The development of antiviral drugs for herpes simplex virus (HSV) is critical due to the challenges posed by drug resistance. Andreu's study introduced a novel endonuclease inhibitor inspired by baloxavir that effectively prevents HSV-1 replication in vitro and in vivo, showcasing its potential as a new therapeutic option (ref: Andreu doi.org/10.1002/advs.202508006/). Mofed's research highlighted the role of CCL2 in modulating viral budding and replication, indicating that targeting host factors may provide alternative strategies to combat viral resistance (ref: Mofed doi.org/10.1128/mbio.02241-25/). Furthermore, the prevalence of bacterial vaginosis among South African adolescent girls and its association with STIs, including HSV, emphasizes the need for integrated approaches to address viral infections and their complications (ref: Mbulawa doi.org/10.1007/s15010-025-02649-y/). Together, these studies reflect the ongoing efforts to develop innovative antiviral therapies and address the challenges of resistance.

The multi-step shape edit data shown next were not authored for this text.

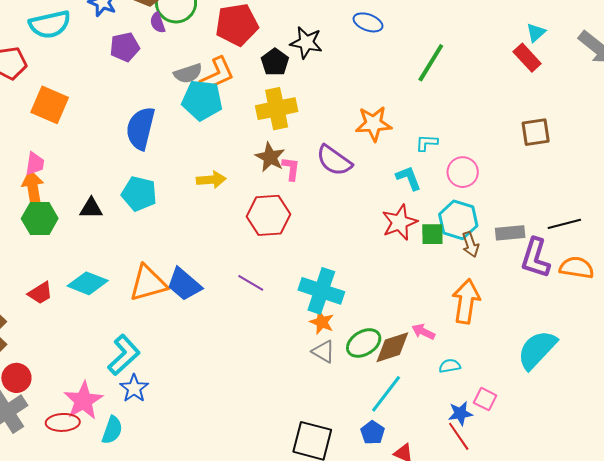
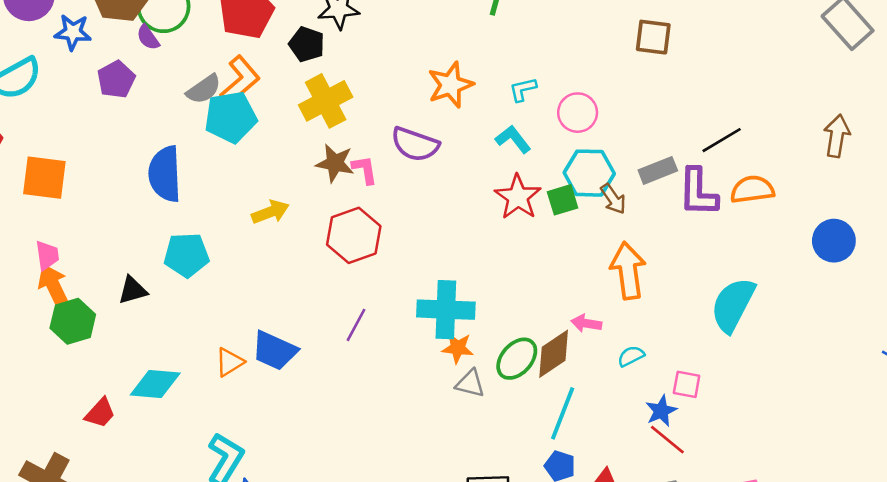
brown square: (536, 132) -> (653, 37), turned 32
orange triangle: (148, 283) -> (230, 362), size x0.6
purple line: (251, 283) -> (356, 325), turned -76

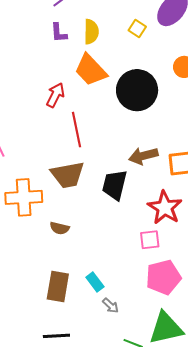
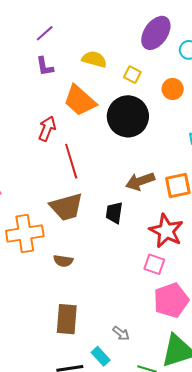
yellow square: (137, 29) -> (132, 75), moved
yellow semicircle: (91, 32) -> (94, 59), moved, turned -70
black trapezoid: (115, 185) -> (114, 213), size x0.7
pink square: (150, 240) -> (154, 264), turned 30
cyan rectangle: (95, 282) -> (101, 356), moved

Viral interactions with host immune systems are critical for understanding viral pathogenesis and developing effective therapies. Lee et al. provided structural insights into how various viral inhibitors, including those from herpesviruses, target the antigen transporter TAP, thereby evading immune detection (ref: Lee doi.org/10.1073/pnas.2516676122/). Additionally, Baruah's study on the activation of the BTK-DDX41-STING axis during CMV infection highlights the importance of innate immune signaling in combating viral infections (ref: Baruah doi.org/10.1128/jvi.01048-25/). Ng's evaluation of CMV cell-mediated immunity assays underscores the challenges of validating immune response tests in diverse populations, emphasizing the need for tailored approaches to monitor and enhance immune responses against viral infections (ref: Ng doi.org/10.1016/j.jcv.2025.105858/). These findings collectively illustrate the intricate dynamics between viruses and host immune systems, paving the way for novel therapeutic strategies.